This book takes place in the Prime continuity (i.e. not JJ Abrams) and was written before The Autobiography of Jean-Luc Picard, and while is interesting, suffers the same shortcoming as that book, in that David A. Goodman is obsessed with connecting the TV series to each other.
James T. Kirk has contact with the following people (and one event):
- Ensign Mayweather (now a captain on a transport ship)
- Lt. Malcolm Reed (now head of Starfleet Academy)
- Jonathan Archer Building (or rather, the Henry Archer building, as the author is always quick to point out)
- Phlox (Sim) (Kirk befriends Phlox at the Denobulan’s bar on Starbase 12)
- Hoshi (Taurus 4) (He doesn’t have direct contact per se, but she is there and Phlox later comfirms it)
- The Kolvoord Starburst (would you believe Kirk witnessed the last attempt of this maneuver which resulted in it being banned and then later attempted by Cadet Wesley Crusher and friends in TNG?)

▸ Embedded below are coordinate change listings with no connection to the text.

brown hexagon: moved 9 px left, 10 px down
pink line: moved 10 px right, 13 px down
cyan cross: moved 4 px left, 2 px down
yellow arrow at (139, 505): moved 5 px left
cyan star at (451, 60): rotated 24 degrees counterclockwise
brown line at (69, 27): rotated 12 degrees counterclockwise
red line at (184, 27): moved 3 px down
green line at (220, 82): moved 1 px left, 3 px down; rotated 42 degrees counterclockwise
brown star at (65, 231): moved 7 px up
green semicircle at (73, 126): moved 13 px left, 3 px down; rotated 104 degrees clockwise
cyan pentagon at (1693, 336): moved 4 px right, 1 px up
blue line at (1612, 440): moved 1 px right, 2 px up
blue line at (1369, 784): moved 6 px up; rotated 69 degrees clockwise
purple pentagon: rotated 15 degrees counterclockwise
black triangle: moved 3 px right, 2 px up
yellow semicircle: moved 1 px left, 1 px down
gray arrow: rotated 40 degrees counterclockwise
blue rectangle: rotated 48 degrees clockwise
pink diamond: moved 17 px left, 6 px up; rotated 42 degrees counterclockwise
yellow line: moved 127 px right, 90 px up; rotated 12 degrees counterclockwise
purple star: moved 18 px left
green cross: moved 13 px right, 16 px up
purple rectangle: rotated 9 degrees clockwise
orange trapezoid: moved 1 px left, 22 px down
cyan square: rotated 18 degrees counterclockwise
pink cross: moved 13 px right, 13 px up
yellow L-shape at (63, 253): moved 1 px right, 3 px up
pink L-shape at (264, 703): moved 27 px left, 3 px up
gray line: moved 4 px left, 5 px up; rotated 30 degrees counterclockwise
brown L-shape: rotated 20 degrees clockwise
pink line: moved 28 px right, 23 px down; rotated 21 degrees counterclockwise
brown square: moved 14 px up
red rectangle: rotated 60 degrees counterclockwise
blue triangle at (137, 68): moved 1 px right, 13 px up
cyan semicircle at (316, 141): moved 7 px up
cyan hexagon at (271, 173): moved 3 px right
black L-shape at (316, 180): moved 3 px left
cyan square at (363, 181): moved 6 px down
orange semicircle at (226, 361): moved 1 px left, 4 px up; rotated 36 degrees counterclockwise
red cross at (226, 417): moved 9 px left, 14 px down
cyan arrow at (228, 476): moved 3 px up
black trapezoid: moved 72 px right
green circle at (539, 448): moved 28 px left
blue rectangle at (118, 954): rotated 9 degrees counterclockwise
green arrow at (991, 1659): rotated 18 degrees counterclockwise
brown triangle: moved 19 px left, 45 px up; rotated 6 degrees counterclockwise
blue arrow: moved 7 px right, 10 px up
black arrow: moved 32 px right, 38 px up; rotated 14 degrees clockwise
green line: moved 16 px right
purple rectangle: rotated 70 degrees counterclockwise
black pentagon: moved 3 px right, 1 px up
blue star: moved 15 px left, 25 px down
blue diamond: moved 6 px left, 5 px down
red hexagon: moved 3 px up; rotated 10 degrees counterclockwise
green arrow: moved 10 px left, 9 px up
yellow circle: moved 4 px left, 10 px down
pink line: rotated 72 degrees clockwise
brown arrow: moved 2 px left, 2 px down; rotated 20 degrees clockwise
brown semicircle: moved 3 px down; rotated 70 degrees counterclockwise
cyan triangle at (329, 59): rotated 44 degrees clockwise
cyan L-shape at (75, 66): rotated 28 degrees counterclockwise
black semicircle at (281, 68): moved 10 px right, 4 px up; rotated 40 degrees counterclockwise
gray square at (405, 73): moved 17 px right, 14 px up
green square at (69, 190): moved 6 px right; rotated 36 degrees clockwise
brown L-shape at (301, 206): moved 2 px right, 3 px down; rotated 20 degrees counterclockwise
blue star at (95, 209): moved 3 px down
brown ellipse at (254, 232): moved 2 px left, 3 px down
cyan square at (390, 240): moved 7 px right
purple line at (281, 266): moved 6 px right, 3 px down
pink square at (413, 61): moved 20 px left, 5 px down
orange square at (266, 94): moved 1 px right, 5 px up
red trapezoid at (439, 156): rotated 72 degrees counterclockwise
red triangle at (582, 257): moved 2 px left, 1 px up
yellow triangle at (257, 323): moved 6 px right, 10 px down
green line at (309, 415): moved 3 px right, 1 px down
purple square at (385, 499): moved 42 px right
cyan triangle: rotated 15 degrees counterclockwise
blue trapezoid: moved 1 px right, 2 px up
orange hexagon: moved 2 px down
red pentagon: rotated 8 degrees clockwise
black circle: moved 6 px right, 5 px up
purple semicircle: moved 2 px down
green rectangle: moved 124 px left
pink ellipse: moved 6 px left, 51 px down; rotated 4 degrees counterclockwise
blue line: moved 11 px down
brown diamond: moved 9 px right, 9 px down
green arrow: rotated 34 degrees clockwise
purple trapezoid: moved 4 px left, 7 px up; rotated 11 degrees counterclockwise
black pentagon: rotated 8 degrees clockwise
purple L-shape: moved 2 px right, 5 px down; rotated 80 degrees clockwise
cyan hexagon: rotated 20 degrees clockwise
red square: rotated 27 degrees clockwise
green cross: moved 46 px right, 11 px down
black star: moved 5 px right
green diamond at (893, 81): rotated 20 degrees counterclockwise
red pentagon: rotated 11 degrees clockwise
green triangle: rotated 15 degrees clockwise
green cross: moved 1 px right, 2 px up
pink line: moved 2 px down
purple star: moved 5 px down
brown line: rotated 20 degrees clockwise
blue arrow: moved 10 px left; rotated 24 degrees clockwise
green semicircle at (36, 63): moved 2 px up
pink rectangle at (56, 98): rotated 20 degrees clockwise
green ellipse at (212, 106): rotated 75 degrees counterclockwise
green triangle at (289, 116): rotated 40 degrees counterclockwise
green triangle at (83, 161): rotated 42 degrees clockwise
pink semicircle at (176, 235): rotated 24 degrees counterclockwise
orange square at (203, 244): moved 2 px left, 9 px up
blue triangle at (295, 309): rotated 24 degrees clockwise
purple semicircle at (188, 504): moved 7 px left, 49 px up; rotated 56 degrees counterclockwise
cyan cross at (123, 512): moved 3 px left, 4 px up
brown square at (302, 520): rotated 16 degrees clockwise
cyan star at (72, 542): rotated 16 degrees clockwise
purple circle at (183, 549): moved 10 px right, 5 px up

But that aside, the book offers a different perspective on the motivations and actions of Captain Kirk. You see his struggle to manage a balance between his career and relationships as well as the ups and downs of his tenure at Starfleet. The book follows Kirk’s life right up to the day before Star Trek: Generations starts.
Here are a couple of things that stood out as odd. First, in Star Trek: Generations, Kirk laments returning to Starfleet and not staying with a woman he loved, and now inside the Nexus he has a chance to do that. I never realized that relationship and decision took place after Star Trek: The Motion Picture, but before Star Trek: The Wrath of Khan. Does this mean Kirk wished he could have gone back and stayed with Antonia and not returned to defeat Khan AND save Earth at least two more times? The second was that Star Trek V: The Final Frontier, was presented as a movie they watched on the planet in which Bread and Circuses takes place. According to this book, Star Trek V apparently never happened, and was just a bizarre movie produced by a planet that had cultural contamination with very close lookalike actors, and a lot of Federation details done right.
“The second was that Star Trek V: The Final Frontier, was presented as a movie they watched on the planet in which Bread and Circuses takes place. According to this book, Star Trek V apparently never happened, and was just a bizarre movie produced by a planet that had cultural contamination with very close lookalike actors, and a lot of Federation details done right.”
Odd. Has this retcon been mentioned in any works before?